Body Politic: Down the Amazon | National | Hudson Valley | Chronogram Magazine

After a vast and dramatic competition with many other cities, New York made a deal to attract half an Amazon headquarters. The city and state offered a $3 billion package. Governor Cuomo and Mayor DeBlasio were very proud.

The deal abruptly died. It is extremely hard to determine the actual details. It is also hard to determine what actually went wrong.

Those who were in favor of it, and who loudly bemoan its passing, claim it would have produced $27 billion in tax revenue, far outweighing the $3 billion in subsidies and benefits, and it would have brought in 25,000 jobs.

The not entirely verifiable tale of the demise of the deal is that certain New Yorkers displayed insufficient gratitude. In recent decades, Americans have developed a sort of medieval obsequiousness, bowing to "job creators" as if they're local dukes and earls, dispensing largess or cutting off our heads upon their whims. Certainly, that was the attitude displayed by the mayor and governors pleading and coaxing Amazon's favors. But when the deal was done, certain locals began to scream. Where would the housing, the transportation, the schools, police, and fire stations come from to support the facility and the new employees? What about Amazon's anti-union stance? How could the city and state put up $3.5 billion to subsidize a company that had just become America's second trillion-dollar enterprise?

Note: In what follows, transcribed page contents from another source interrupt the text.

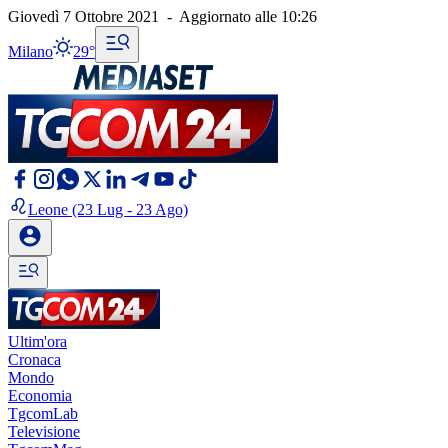
Giovedì 7 Ottobre 2021
-
Aggiornato alle
10:26
Milano
29°
Leone
(23 Lug - 23 Ago)
Ultim'ora
Cronaca
Mondo
Economia
TgcomLab
Televisione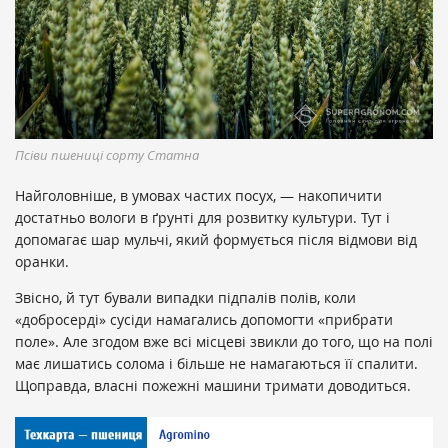
Псіви пшениці сорту Статна
Найголовніше, в умовах частих посух, — накопичити
достатньо вологи в ґрунті для розвитку культури. Тут і
допомагає шар мульчі, який формується після відмови від
оранки.
Звісно, й тут бували випадки підпалів полів, коли
«добросерді» сусіди намагались допомогти «прибрати
поле». Але згодом вже всі місцеві звикли до того, що на полі
має лишатись солома і більше не намагаються її спалити.
Щоправда, власні пожежні машини тримати доводиться.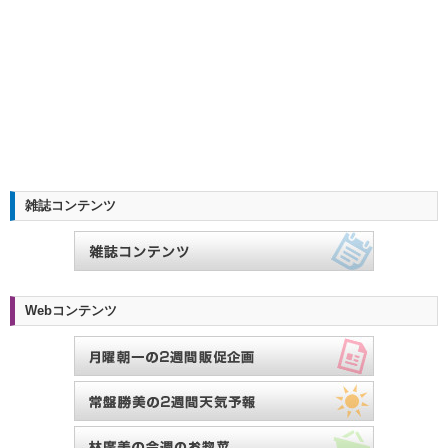
雑誌コンテンツ
Webコンテンツ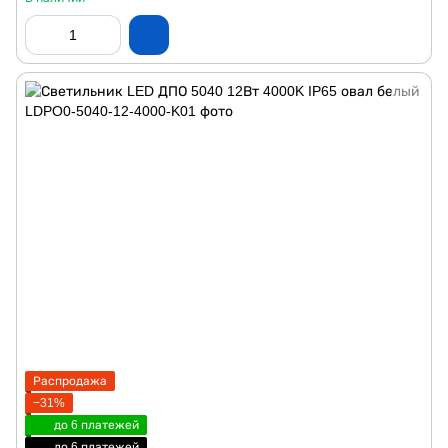
Распродажа
−31%
до 6 платежей
до 6 платежей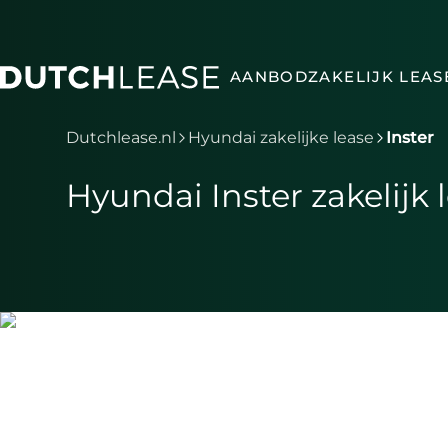
Ga naar hoofdinhoud
AANBOD
ZAKELIJK LEAS
Je bent nu voorbij het hoofdmenu
Dutchlease.nl
Hyundai zakelijke lease
Inster
Hyundai Inster zakelijk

Alexandria Ocasio-Cortez, naturally, was the most visible cheerleader of the demise of the deal. She did not criticize any of the details so much as support grassroots actions, whatever they were, saying, "Can everyday people come together and effectively organize against creeping overreach of one of the world's biggest corporations? Yes, they can."

It was a treat to watch some of the reactions. "Morning Joe," on MSNBC, is hosted by Joe Scarborough, who used to be a Republican congressman. His revulsion to Trump and all things Trump has led him to leave his party, become an Independent, and move ever further left and to surround himself with semi-liberals, including his cohost Mika Brzezinski, who is now his wife. But, in this matter, everyone let their inner pro-money dogs out, and started barking that Ocasio-Cortez didn't understand economics. The 25,000 jobs would have a multiplier effect. The taxes the company paid would far outweigh the costs.

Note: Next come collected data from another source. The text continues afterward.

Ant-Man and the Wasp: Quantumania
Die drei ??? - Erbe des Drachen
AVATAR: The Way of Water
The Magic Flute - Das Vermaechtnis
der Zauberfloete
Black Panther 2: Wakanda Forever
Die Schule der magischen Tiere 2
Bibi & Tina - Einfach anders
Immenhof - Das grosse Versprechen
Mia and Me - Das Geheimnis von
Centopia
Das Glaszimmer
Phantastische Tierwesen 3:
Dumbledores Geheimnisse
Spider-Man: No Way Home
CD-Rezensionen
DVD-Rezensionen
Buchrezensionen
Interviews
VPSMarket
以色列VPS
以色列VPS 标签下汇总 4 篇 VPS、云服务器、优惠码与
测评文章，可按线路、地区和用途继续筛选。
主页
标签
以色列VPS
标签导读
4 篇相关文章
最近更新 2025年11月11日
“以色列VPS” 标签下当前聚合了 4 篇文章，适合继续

It may well be that in this specific case, the specifics would have been beneficial. Certain things about it—some never examined—seemed very wrong.

Like the claim that those 25,000 jobs were going to be really, really good jobs!—with salaries averaging $150,000. That conjures up a swath of millennials, some up in the $300,000 range, some, perhaps down at $100,000, but, all told, everyone doing very well. These are the kind of people everyone wants for their cities.

It seems a little weird, since I envision Amazon workers as very much like UPS drivers, except they don't have a union, and they're trapped inside giant warehouses, with forklifts and go-carts instead of trucks, searching out products, packing them, and sending them to the loading docks, required to deliver a certain number per hour as computers clock their productivity. Do people like that make $150,000 at Amazon?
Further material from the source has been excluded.